Problem to work on — Please read the records below and return each line holding the string "الداخلية".

Exercise material —
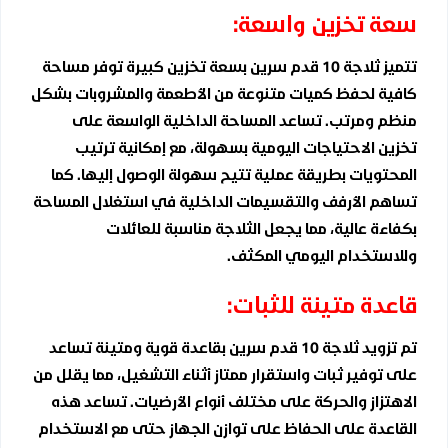
سعة تخزين واسعة:
تتميز ثلاجة 10 قدم سرين بسعة تخزين كبيرة توفر مساحة
كافية لحفظ كميات متنوعة من الأطعمة والمشروبات بشكل
منظم ومرتب. تساعد المساحة الداخلية الواسعة على
تخزين الاحتياجات اليومية بسهولة، مع إمكانية ترتيب
المحتويات بطريقة عملية تتيح سهولة الوصول إليها. كما
تساهم الأرفف والتقسيمات الداخلية في استغلال المساحة
بكفاءة عالية، مما يجعل الثلاجة مناسبة للعائلات
وللاستخدام اليومي المكثف.
قاعدة متينة للثبات:
تم تزويد ثلاجة 10 قدم سرين بقاعدة قوية ومتينة تساعد
على توفير ثبات واستقرار ممتاز أثناء التشغيل، مما يقلل من
الاهتزاز والحركة على مختلف أنواع الأرضيات. تساعد هذه
القاعدة على الحفاظ على توازن الجهاز حتى مع الاستخدام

Response box —
منظم ومرتب. تساعد المساحة الداخلية الواسعة على
تساهم الأرفف والتقسيمات الداخلية في استغلال المساحة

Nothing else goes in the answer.